-
Notifications
You must be signed in to change notification settings - Fork 1.1k
Closed
Description
Describe the bug
When running the synthetic data generation example from https://docs.ragas.io/en/latest/getstarted/testset_generation.html#get-started-testset-generation, I get the error:
KeyError: 'file_name'
on the line:
testset = testsetgenerator.generate(documents, test_size=test_size)
.
Ragas version: 0.0.23.dev37+g041b20c
Python version: 3.11
Code to Reproduce
import os
os.environ["OPENAI_API_KEY"] = "KEY GOES HERE"
from llama_index import download_loader
SemanticScholarReader = download_loader("SemanticScholarReader")
loader = SemanticScholarReader()
# Narrow down the search space
query_space = "large language models"
# Increase the limit to obtain more documents
documents = loader.load_data(query=query_space, limit=10)
from ragas.testset import TestsetGenerator
testsetgenerator = TestsetGenerator.from_default()
test_size = 10
testset = testsetgenerator.generate(documents, test_size=test_size)
Error trace
testset = testsetgenerator.generate(documents, test_size=test_size)
0%| | 0/10 [00:00<?, ?it/s]
Traceback (most recent call last):
File "C:\Users\DMBO\AppData\Local\Anaconda3\envs\docgpt_ragas_py311\Lib\site-packages\IPython\core\interactiveshell.py", line 3553, in run_code
exec(code_obj, self.user_global_ns, self.user_ns)

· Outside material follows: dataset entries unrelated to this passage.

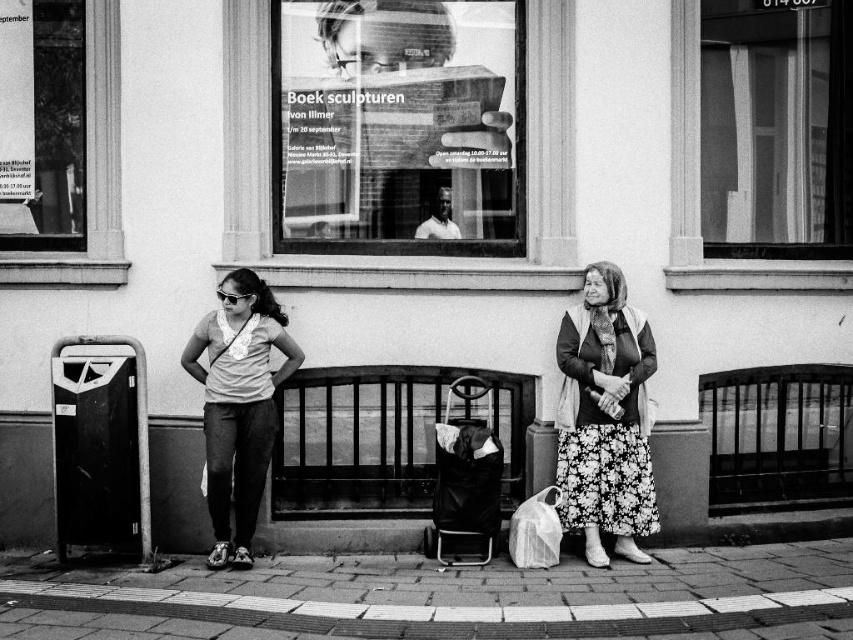 You are standing at the entrance of the building and want to place a small potted plant on the brick pavement at lower center. According to the image, where exactly should you place it?

The brick pavement at lower center is located at point (442, 596), so place the plant there.

You are a delivery person trying to place a package on the ground. The package is the size of the translucent plastic bag at lower center. Is there enough space on the brick pavement at lower center to place the package without it overlapping the bag?

The brick pavement at lower center might be wider than the translucent plastic bag at lower center, so there is likely enough space to place the package without overlapping the bag.

You are a photographer trying to capture the scene in front of you. You notice the floral skirt at center and the translucent plastic bag at lower center. Which object is positioned more to the right side of the scene?

The floral skirt at center is positioned to the right of the translucent plastic bag at lower center, so the floral skirt at center is more to the right side of the scene. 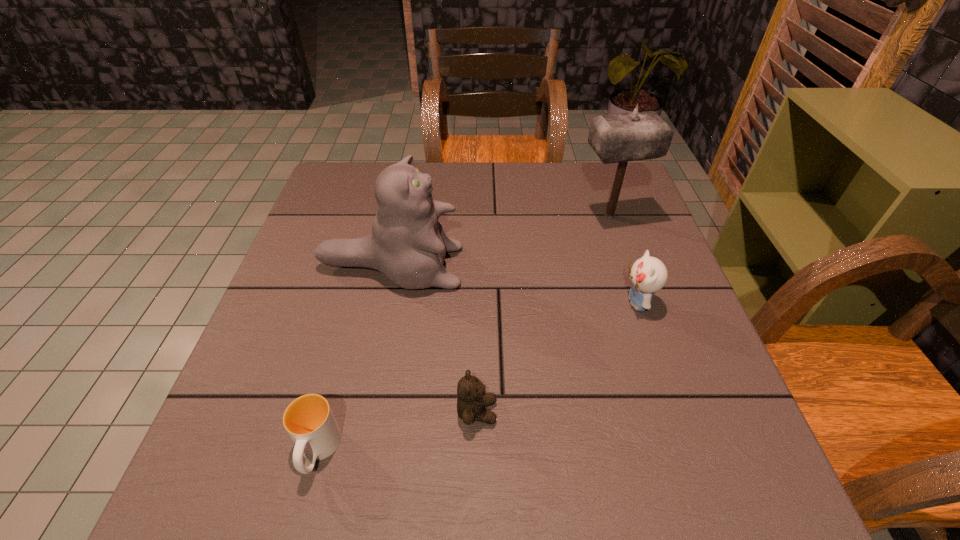 The height and width of the screenshot is (540, 960). I want to click on vacant space located on the face of the third object from left to right, so click(x=667, y=411).

What are the coordinates of `object located in the far edge section of the desktop` in the screenshot? It's located at (616, 138).

Find the location of `object located at the near edge`. object located at the near edge is located at coordinates (309, 421).

What are the coordinates of `cat present at the left edge` in the screenshot? It's located at (407, 244).

Where is `cup at the left edge`? The width and height of the screenshot is (960, 540). cup at the left edge is located at coordinates (309, 421).

Where is `mallet present at the right edge`? The height and width of the screenshot is (540, 960). mallet present at the right edge is located at coordinates (616, 138).

The width and height of the screenshot is (960, 540). I want to click on kitten that is at the right edge, so click(648, 274).

Where is `object that is at the near left corner`? object that is at the near left corner is located at coordinates (309, 421).

Where is `object that is at the far right corner`? object that is at the far right corner is located at coordinates (616, 138).

Find the location of a particular element. The image size is (960, 540). free location at the far edge is located at coordinates (448, 180). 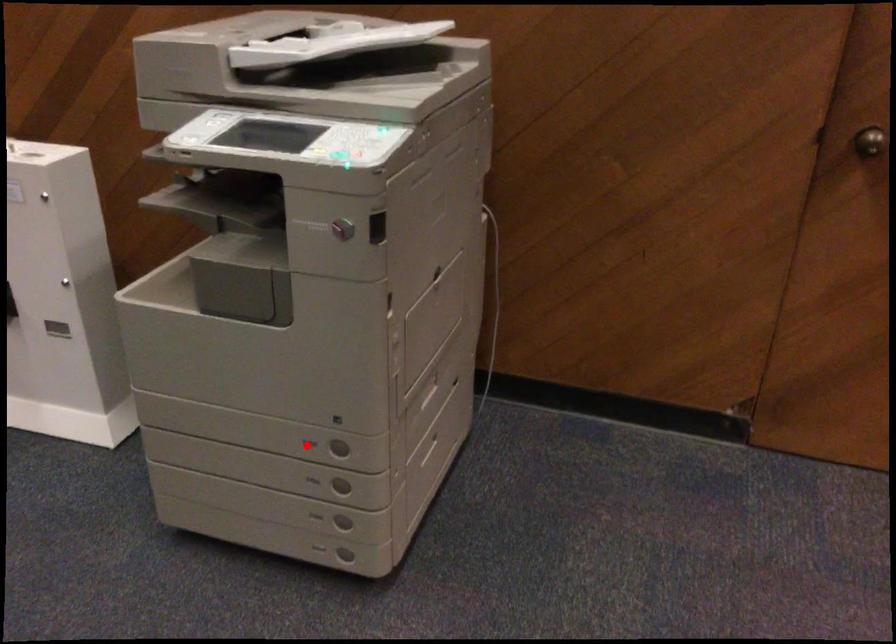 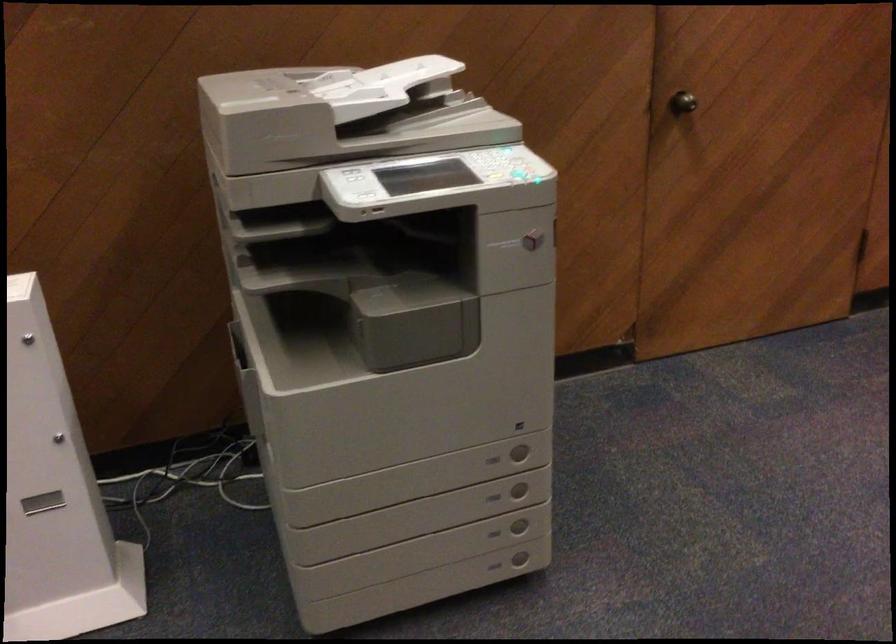 Find the pixel in the second image that matches the highlighted location in the first image.

(492, 459) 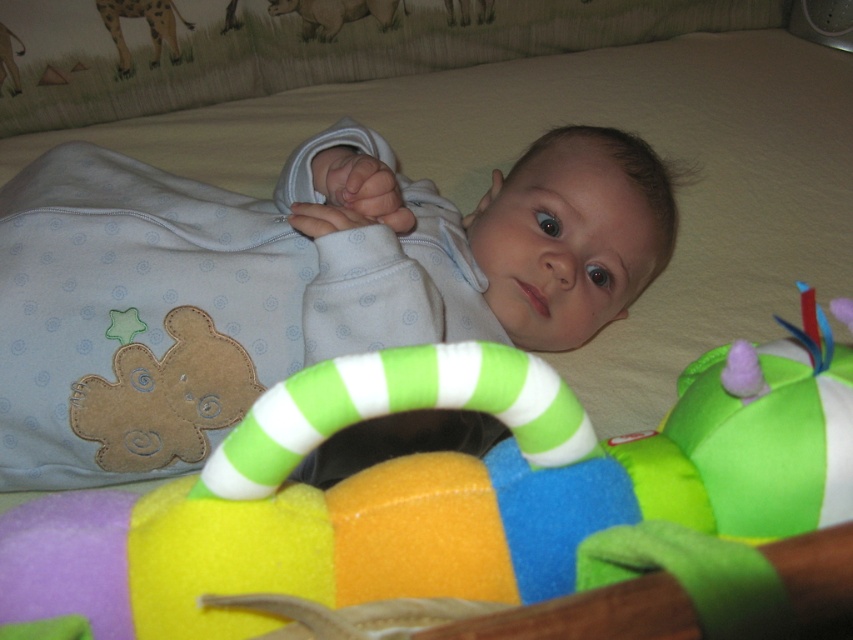 You are a parent checking on your baby in the crib. You see the matte white onesie at center and the spotted fur giraffe at upper left. Which object is closer to the baby?

The matte white onesie at center is positioned under the spotted fur giraffe at upper left, so the matte white onesie at center is closer to the baby.

The baby is wearing a light blue onesie with small, light blue spiral patterns and a brown gingerbread man applique on the left side. However, there is a point at coordinates (477, 243). What object is located at this point?

The point at coordinates (477, 243) indicates the matte white onesie at center.

Where is the matte white onesie at center located in the image?

The matte white onesie at center is located at the 2D coordinates point (477, 243). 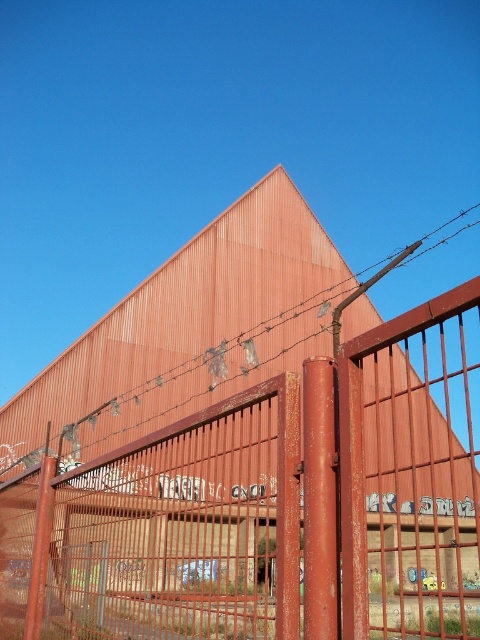 Where is `rusty metal gate at center`? rusty metal gate at center is located at coordinates [273, 506].

Does rusty metal gate at center have a smaller size compared to rusty wire at center?

Correct, rusty metal gate at center occupies less space than rusty wire at center.

Is point (380, 369) positioned before point (288, 308)?

That is False.

Where is `rusty metal gate at center`? rusty metal gate at center is located at coordinates (273, 506). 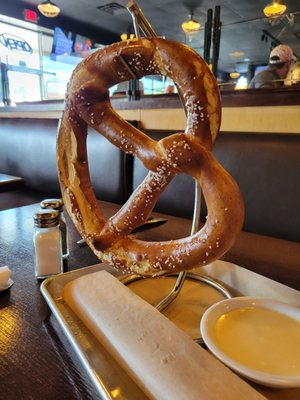 The width and height of the screenshot is (300, 400). I want to click on sauce dish, so click(x=260, y=303). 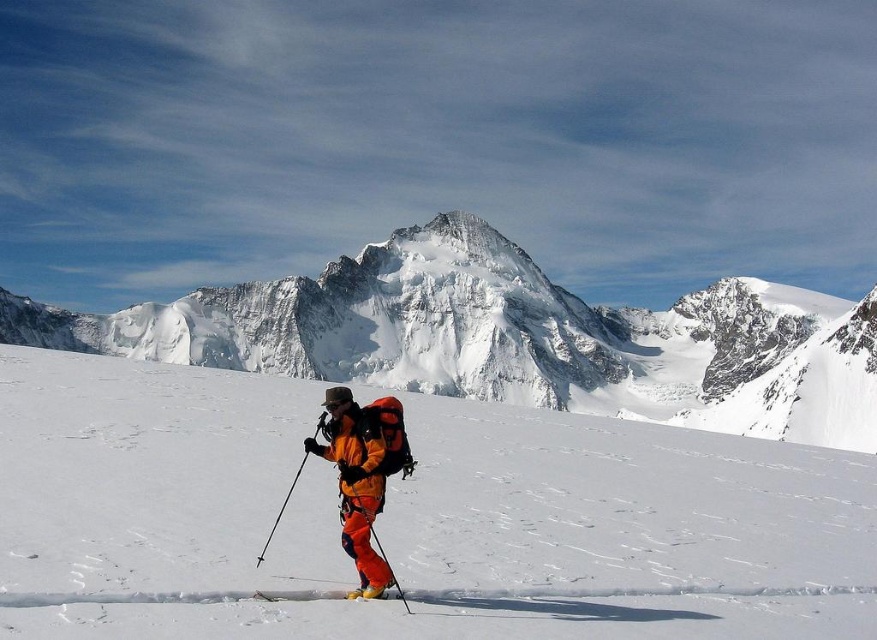 Is orange fabric ski slope at center shorter than orange fabric jacket at center?

No.

Can you confirm if orange fabric ski slope at center is positioned to the left of orange fabric jacket at center?

Incorrect, orange fabric ski slope at center is not on the left side of orange fabric jacket at center.

Which is in front, point (276, 400) or point (386, 580)?

Positioned in front is point (386, 580).

You are a GUI agent. You are given a task and a screenshot of the screen. Output one action in this format:
    pyautogui.click(x=<x>, y=<y>)
    Task: Click on the orange fabric ski slope at center
    This screenshot has height=640, width=877.
    Given the screenshot: What is the action you would take?
    pyautogui.click(x=408, y=518)

Between orange fabric ski slope at center and matte orange ski at center, which one appears on the left side from the viewer's perspective?

From the viewer's perspective, matte orange ski at center appears more on the left side.

Which of these two, orange fabric ski slope at center or matte orange ski at center, stands taller?

orange fabric ski slope at center

Identify the location of orange fabric ski slope at center. The width and height of the screenshot is (877, 640). (408, 518).

This screenshot has width=877, height=640. What are the coordinates of `orange fabric ski slope at center` in the screenshot? It's located at (408, 518).

Who is more distant from viewer, (362, 564) or (398, 595)?

Point (362, 564)

Can you confirm if orange fabric jacket at center is positioned to the left of orange plastic ski pole at center?

Correct, you'll find orange fabric jacket at center to the left of orange plastic ski pole at center.

At what (x,y) coordinates should I click in order to perform the action: click on orange fabric jacket at center. Please return your answer as a coordinate pair (x, y). The image size is (877, 640). Looking at the image, I should click on (355, 483). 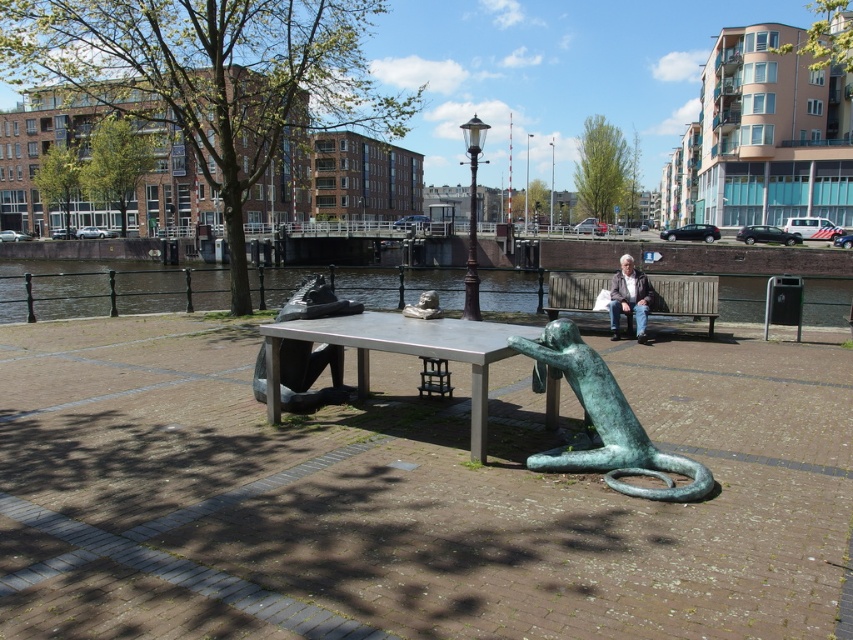 Question: Which object is the farthest from the green patina water at center?

Choices:
 (A) wooden bench at center
 (B) matte brown jacket at center

Answer: (B)

Question: Is polished stone statue at center above matte brown jacket at center?

Choices:
 (A) yes
 (B) no

Answer: (B)

Question: Which object appears closest to the camera in this image?

Choices:
 (A) metallic silver table at center
 (B) matte brown jacket at center
 (C) green patina bronze monkey at lower center

Answer: (C)

Question: Observing the image, what is the correct spatial positioning of green patina bronze monkey at lower center in reference to wooden bench at center?

Choices:
 (A) left
 (B) right

Answer: (A)

Question: Can you confirm if green patina water at center is wider than matte brown jacket at center?

Choices:
 (A) no
 (B) yes

Answer: (B)

Question: Which point is farther to the camera?

Choices:
 (A) metallic silver table at center
 (B) green patina water at center
 (C) wooden bench at center

Answer: (B) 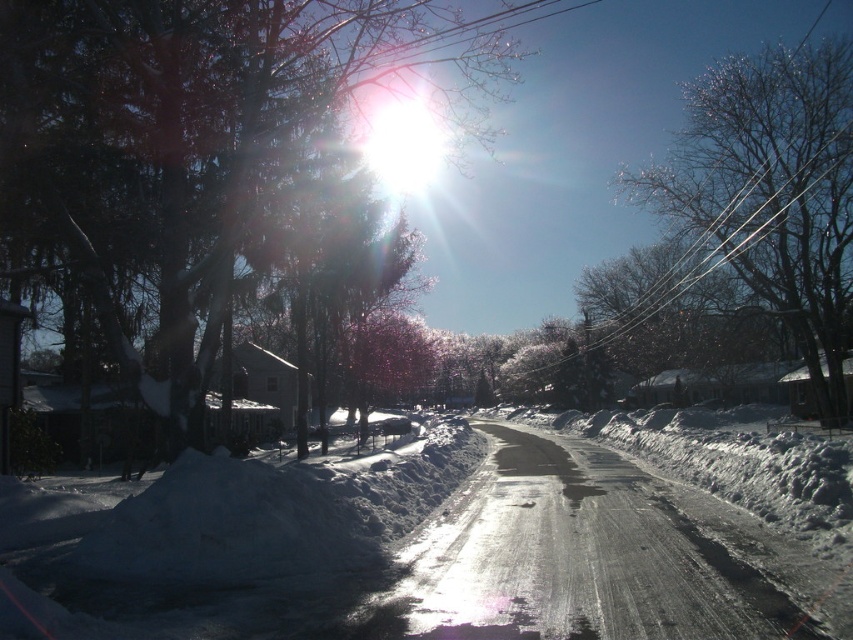 You are standing at the point with coordinates point (741, 145) and want to walk towards the point with coordinates point (698, 621). Based on the scene description, will you walk towards the direction of the road or away from it?

Since point (698, 621) is in front of point (741, 145), you are walking towards the direction of the road as the road is in the foreground of the image.

In the scene shown: You are standing on the road in the winter scene and want to know which object is taller between the white powdery snow at center and the bare branches at upper right. Can you determine this based on the scene?

The white powdery snow at center has a lesser height compared to the bare branches at upper right, so the bare branches at upper right are taller. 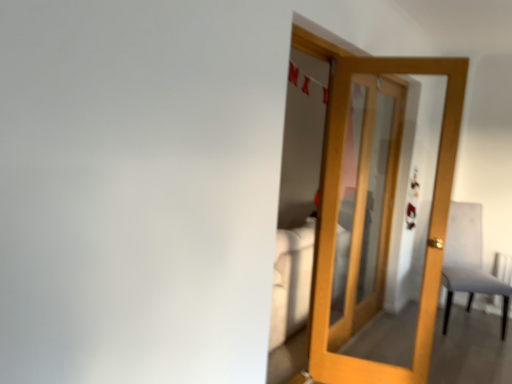 Question: Considering the relative positions of white fabric chair at right and wooden door at center in the image provided, is white fabric chair at right to the right of wooden door at center from the viewer's perspective?

Choices:
 (A) no
 (B) yes

Answer: (B)

Question: Considering the relative sizes of white fabric chair at right and wooden door at center in the image provided, is white fabric chair at right shorter than wooden door at center?

Choices:
 (A) yes
 (B) no

Answer: (A)

Question: From a real-world perspective, does white fabric chair at right sit lower than wooden door at center?

Choices:
 (A) no
 (B) yes

Answer: (B)

Question: From the image's perspective, does white fabric chair at right appear higher than wooden door at center?

Choices:
 (A) no
 (B) yes

Answer: (A)

Question: Does white fabric chair at right come in front of wooden door at center?

Choices:
 (A) yes
 (B) no

Answer: (B)

Question: Considering the relative sizes of white fabric chair at right and wooden door at center in the image provided, is white fabric chair at right taller than wooden door at center?

Choices:
 (A) no
 (B) yes

Answer: (A)

Question: Does wooden door at center appear on the left side of white fabric chair at right?

Choices:
 (A) yes
 (B) no

Answer: (A)

Question: Is the depth of wooden door at center less than that of white fabric chair at right?

Choices:
 (A) yes
 (B) no

Answer: (A)

Question: From a real-world perspective, does wooden door at center sit lower than white fabric chair at right?

Choices:
 (A) no
 (B) yes

Answer: (A)

Question: Can you confirm if wooden door at center is bigger than white fabric chair at right?

Choices:
 (A) no
 (B) yes

Answer: (A)

Question: Is wooden door at center at the right side of white fabric chair at right?

Choices:
 (A) yes
 (B) no

Answer: (B)

Question: Does wooden door at center have a greater width compared to white fabric chair at right?

Choices:
 (A) no
 (B) yes

Answer: (A)

Question: Considering the positions of wooden door at center and white fabric chair at right in the image, is wooden door at center wider or thinner than white fabric chair at right?

Choices:
 (A) thin
 (B) wide

Answer: (A)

File "<ipython-input-3-62b08db69f64>", line 1, in <module>
testset = testsetgenerator.generate(documents, test_size=test_size)
^^^^^^^^^^^^^^^^^^^^^^^^^^^^^^^^^^^^^^^^^^^^^^^^^^^^^^^^^
File "C:\Users\DMBO\AppData\Local\Anaconda3\envs\docgpt_ragas_py311\Lib\site-packages\ragas\testset\testset_generator.py", line 427, in generate
neighbor_nodes = doc_nodes_map[curr_node.metadata["file_name"]]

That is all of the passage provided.